> TASK ITEM
Which lines below contain "Kaiserslautern"? Copy every one of them.

> MATERIAL SHOWN
====

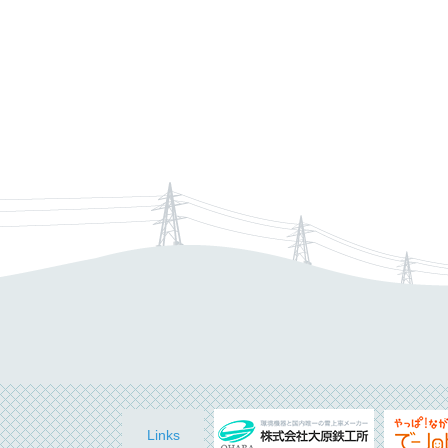
Links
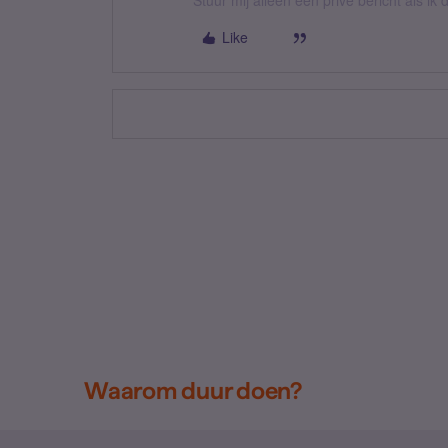
Stuur mij alleen een privé bericht als i
Like
Waarom duur doen?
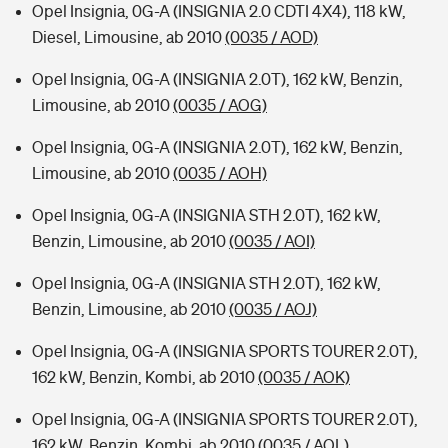
Opel Insignia, 0G-A (INSIGNIA 2.0 CDTI 4X4), 118 kW,
Diesel, Limousine, ab 2010
(0035 / AOD)
Opel Insignia, 0G-A (INSIGNIA 2.0T), 162 kW, Benzin,
Limousine, ab 2010
(0035 / AOG)
Opel Insignia, 0G-A (INSIGNIA 2.0T), 162 kW, Benzin,
Limousine, ab 2010
(0035 / AOH)
Opel Insignia, 0G-A (INSIGNIA STH 2.0T), 162 kW,
Benzin, Limousine, ab 2010
(0035 / AOI)
Opel Insignia, 0G-A (INSIGNIA STH 2.0T), 162 kW,
Benzin, Limousine, ab 2010
(0035 / AOJ)
Opel Insignia, 0G-A (INSIGNIA SPORTS TOURER 2.0T),
162 kW, Benzin, Kombi, ab 2010
(0035 / AOK)
Opel Insignia, 0G-A (INSIGNIA SPORTS TOURER 2.0T),
162 kW, Benzin, Kombi, ab 2010
(0035 / AOL)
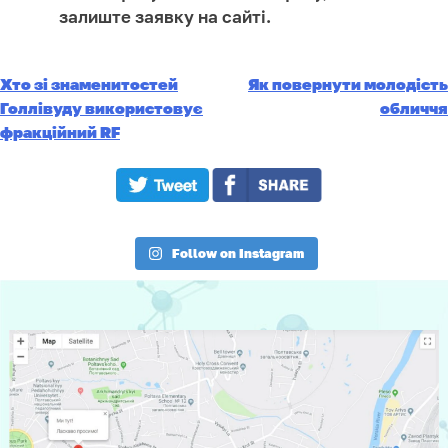
залиште заявку на сайті.
Хто зі знаменитостей
Як повернути молодість
Навігація
Голлівуду використовує
обличчя
фракційний RF
записів
Follow on Instagram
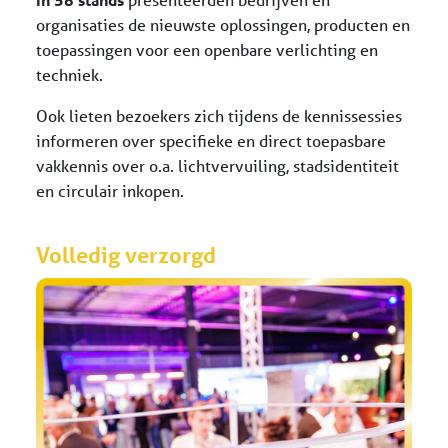
organisaties de nieuwste oplossingen, producten en
toepassingen voor een openbare verlichting en
techniek.
Ook lieten bezoekers zich tijdens de kennissessies
informeren over specifieke en direct toepasbare
vakkennis over o.a. lichtvervuiling, stadsidentiteit
en circulair inkopen.
Volledig verzorgd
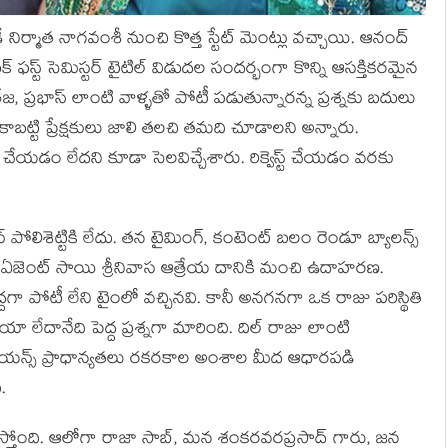
ిర్మాత నాగవంశీ నుంచి కొత్త స్టేట్ మెంట్లు వచ్చాయి. ఆనంద్
్ ఫస్ట్ సెమిస్టర్ టైటిల్ విడుదల సందర్భంగా కొన్ని ఆసక్తికరమైన
తేజ, ప్రభాస్ లాంటి వాళ్ళతో పోటీ పడుతున్నారన్న ప్రశ్నకు బదులు
కాబట్టి ప్రేక్షకులు జాలి తలచి తమది చూడాలని అన్నారు.
ి చేయడం లేదని కూడా సెలవిచ్చేశారు. రిక్వెస్ట్ చేయడం వరకు
పోలిశెట్టికి లేదు. తన టైమింగ్, కంటెంట్ బలం రెండూ బ్యాలన్స్
ు. ఏజెంట్ సాయి శ్రీనివాస ఆత్రేయ దానికి మంచి ఉదాహరణ.
్దగా పోటీ లేని టైంలో వచ్చినవి. కానీ అనగనగా ఒక రాజు పరిస్థితి
ా లేదానేది పెద్ద ప్రశ్నగా మారింది. దిల్ రాజు లాంటి
్ లో ఆడియన్స్ ప్రాధాన్యతలు రకరకాల అంశాల మీద ఆధారపడి
.
్తోంది. ఆలోగా రాజా సాబ్, మన శంకరవరప్రసాద్ గారు, జన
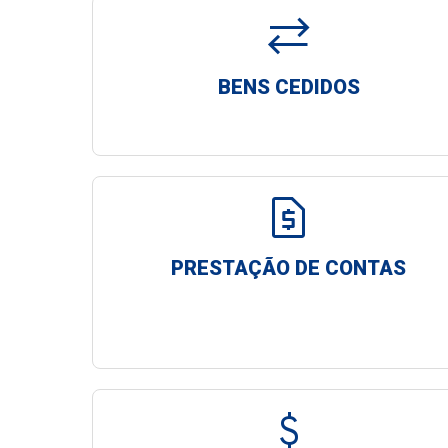
sync_alt
BENS CEDIDOS
request_page
PRESTAÇÃO DE CONTAS
attach_money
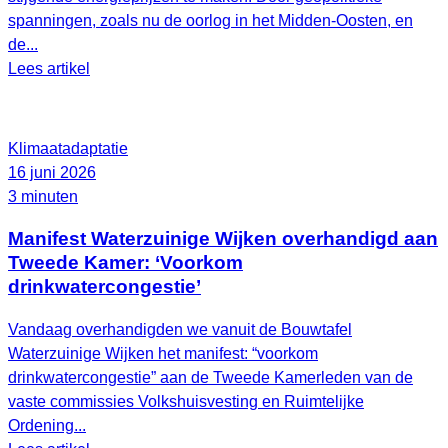
spanningen, zoals nu de oorlog in het Midden-Oosten, en
de...
Lees artikel
Klimaatadaptatie
16 juni 2026
3 minuten
Manifest Waterzuinige Wijken overhandigd aan
Tweede Kamer: ‘Voorkom
drinkwatercongestie’
Vandaag overhandigden we vanuit de Bouwtafel
Waterzuinige Wijken het manifest: “voorkom
drinkwatercongestie” aan de Tweede Kamerleden van de
vaste commissies Volkshuisvesting en Ruimtelijke
Ordening...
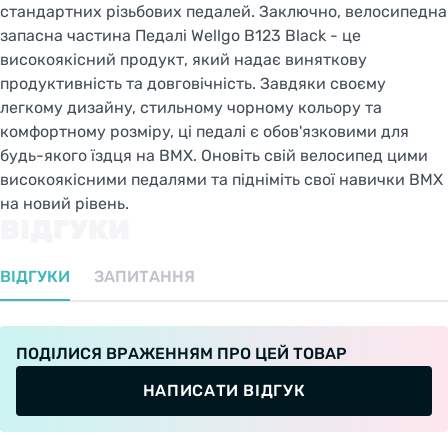
стандартних різьбових педалей. Заключно, велосипедна
запасна частина Педалі Wellgo B123 Black - це
високоякісний продукт, який надає виняткову
продуктивність та довговічність. Завдяки своєму
легкому дизайну, стильному чорному кольору та
комфортному розміру, ці педалі є обов'язковими для
будь-якого їздця на BMX. Оновіть свій велосипед цими
високоякісними педалями та підніміть свої навички BMX
на новий рівень.
ВІДГУКИ
ВІДГУКИ
ЗАПИТАННЯ
ПОДІЛИСЯ ВРАЖЕННЯМ ПРО ЦЕЙ ТОВАР
НАПИСАТИ ВІДГУК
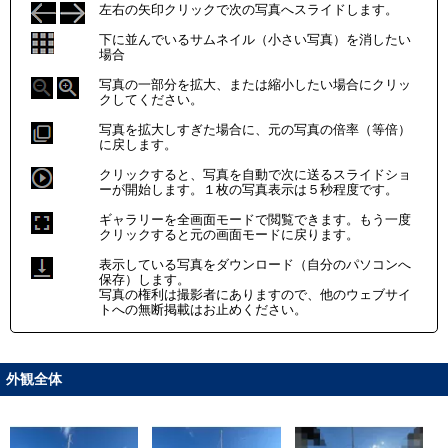
左右の矢印クリックで次の写真へスライドします。
下に並んでいるサムネイル（小さい写真）を消したい
場合
写真の一部分を拡大、または縮小したい場合にクリッ
クしてください。
写真を拡大しすぎた場合に、元の写真の倍率（等倍）
に戻します。
クリックすると、写真を自動で次に送るスライドショ
ーが開始します。１枚の写真表示は５秒程度です。
ギャラリーを全画面モードで閲覧できます。もう一度
クリックすると元の画面モードに戻ります。
表示している写真をダウンロード（自分のパソコンへ
保存）します。
写真の権利は撮影者にありますので、他のウェブサイ
トへの無断掲載はお止めください。
外観全体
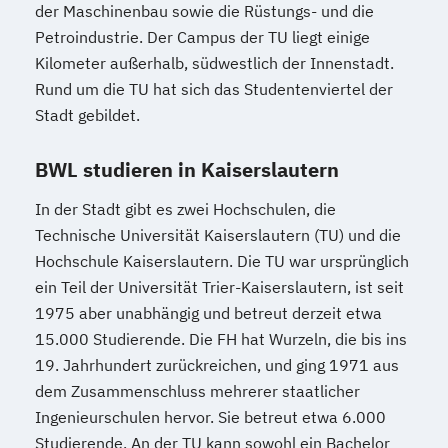
der Maschinenbau sowie die Rüstungs- und die
Petroindustrie. Der Campus der TU liegt einige
Kilometer außerhalb, südwestlich der Innenstadt.
Rund um die TU hat sich das Studentenviertel der
Stadt gebildet.
BWL studieren in Kaiserslautern
In der Stadt gibt es zwei Hochschulen, die
Technische Universität Kaiserslautern (TU) und die
Hochschule Kaiserslautern. Die TU war ursprünglich
ein Teil der Universität Trier-Kaiserslautern, ist seit
1975 aber unabhängig und betreut derzeit etwa
15.000 Studierende. Die FH hat Wurzeln, die bis ins
19. Jahrhundert zurückreichen, und ging 1971 aus
dem Zusammenschluss mehrerer staatlicher
Ingenieurschulen hervor. Sie betreut etwa 6.000
Studierende. An der TU kann sowohl ein Bachelor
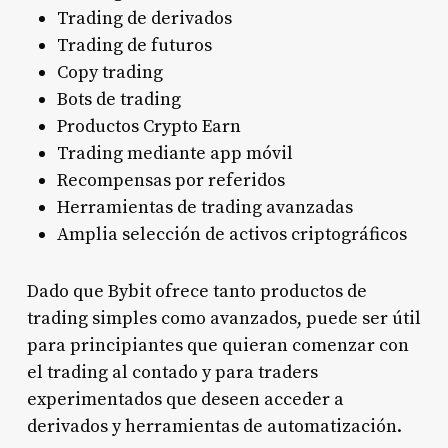
Trading de derivados
Trading de futuros
Copy trading
Bots de trading
Productos Crypto Earn
Trading mediante app móvil
Recompensas por referidos
Herramientas de trading avanzadas
Amplia selección de activos criptográficos
Dado que Bybit ofrece tanto productos de
trading simples como avanzados, puede ser útil
para principiantes que quieran comenzar con
el trading al contado y para traders
experimentados que deseen acceder a
derivados y herramientas de automatización.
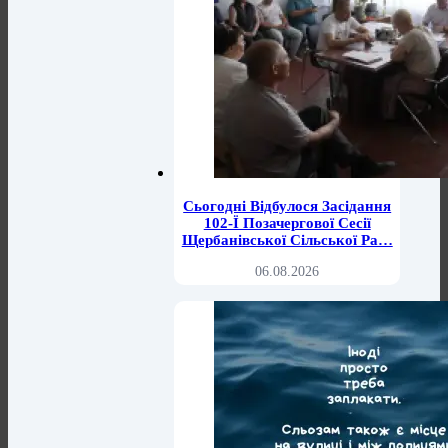
Сьогодні Відбулося Засідання
102-Ї Позачергової Сесії
Щербанівської Сільської Ра…
06.08.2026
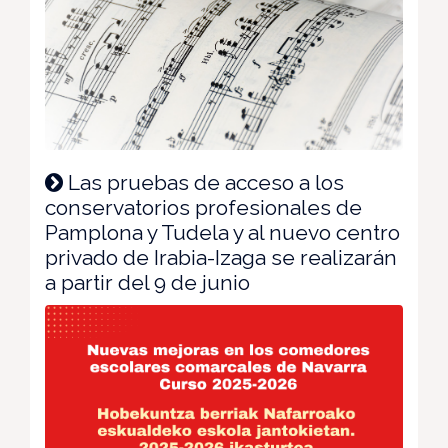
Las pruebas de acceso a los
conservatorios profesionales de
Pamplona y Tudela y al nuevo centro
privado de Irabia-Izaga se realizarán
a partir del 9 de junio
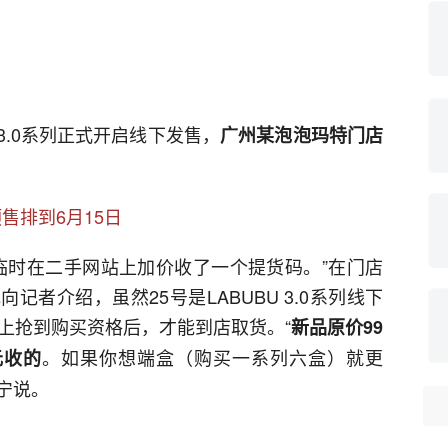
）3.0系列正式开启线下发售，
广州某泡泡玛特门店
预售排到6月15日
临时在二手网站上加价收了一个提货码。”在门店
记者介绍，虽然25号是LABUBU 3.0系列线下
上抢到购买资格后，才能到店取货。“
新品原价99
。如果你想端盒（购买一系列六盒）就更
元收的
小宁说。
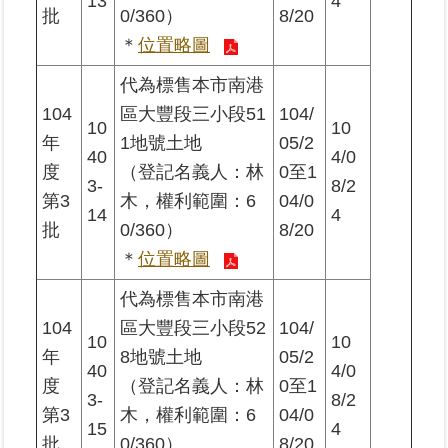
13
4
批
0/360）
8/20
政
＊
位置略圖
府
網
代為標售本市南港
站
104
區大豐段三小段51
104/
資
10
10
料
年
1地號土地
05/2
40
4/0
開
度
（登記名義人：林
0至1
放
3-
8/2
第3
木，權利範圍：6
04/0
宣
14
4
告
批
0/360）
8/20
＊
位置略圖
代為標售本市南港
104
區大豐段三小段52
104/
10
10
年
8地號土地
05/2
40
4/0
度
（登記名義人：林
0至1
3-
8/2
第3
木，權利範圍：6
04/0
15
4
批
0/360）
8/20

====

> OUTPUT BELOW
BWL studieren in Kaiserslautern
Technische Universität Kaiserslautern (TU) und die
Hochschule Kaiserslautern. Die TU war ursprünglich
ein Teil der Universität Trier-Kaiserslautern, ist seit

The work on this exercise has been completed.